Потом его перехватили за грудь чужие узкие ладони, и стало не до радостных размышлений. Стало почему-то лишь до сердитых — он отчаянно рванулся, выпустил когти и вознамерился вонзить их в плечо своего противника, но противник вытянул руки, и Габриэлю на растерзание остались только его запястья. Впрочем, перемешивать кожу с кровью бывшему рыцарю тут же расхотелось, потому что из-под капюшона теплого зимнего плаща на него с любовью смотрел… господин Венарта.

— Я тебя раньше тут не видел, — произнес он, то ли надеясь, что кот понимает каждое слово, то ли разговаривая сам с собой. — Ты чей? Выглядишь довольно ухоженным.

— Мррря-а-ау, — пожаловался Габриэль — Мау! Мр-р-ряа-а-а!

— Вот как? — расстроился мужчина. — Что ж, я все понял. Скорее пошли со мной, в этом городе больше никому нельзя верить.

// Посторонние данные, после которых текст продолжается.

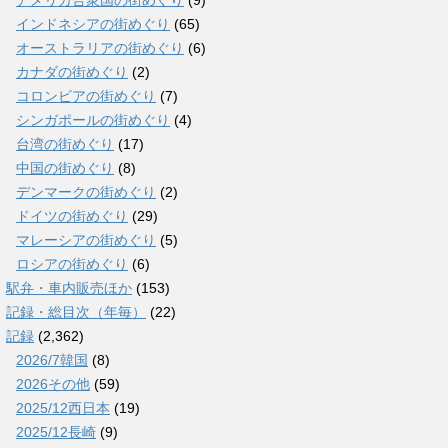
アメリカ合衆国の街めぐり
(9)
インドネシアの街めぐり
(65)
オーストラリアの街めぐり
(6)
カナダの街めぐり
(2)
コロンビアの街めぐり
(7)
シンガポールの街めぐり
(4)
台湾の街めぐり
(17)
中国の街めぐり
(8)
デンマークの街めぐり
(2)
ドイツの街めぐり
(29)
マレーシアの街めぐり
(5)
ロシアの街めぐり
(6)
駅弁・車内販売ほか
(153)
記録・総目次（年毎）
(22)
記録
(2,362)
2026/7韓国
(8)
2026その他
(59)
2025/12西日本
(19)
2025/12長崎
(9)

«Он что, меня понимает?!» — поразился бывший рыцарь, но храмовник тут же уничтожил его надежды:

— Какой милый, какой славный, какой добрый котичек! Ну ее, эту улицу, эту паршивую холодную мерзость, ну ее, эту площадь и этого холеного домашнего полудурка, да? Он живет в каком-то несчастном особняке, и все, что у него есть — это пара слуг и полная тарелка супа! А тебя, — в лучших традициях Милрэт он ласково шептал Габриэлю на ухо, и желание треснуть его когтями по лицу восстало из мертвых, — я обеспечу всем необходимым, если угодно, я даже попрошу выделить тебе апартаменты ничуть не хуже императорских! Будешь спать на шелковой подушке, питаться отборной пингвинятиной и гадить в золотой с алмазами горшочек, согласен?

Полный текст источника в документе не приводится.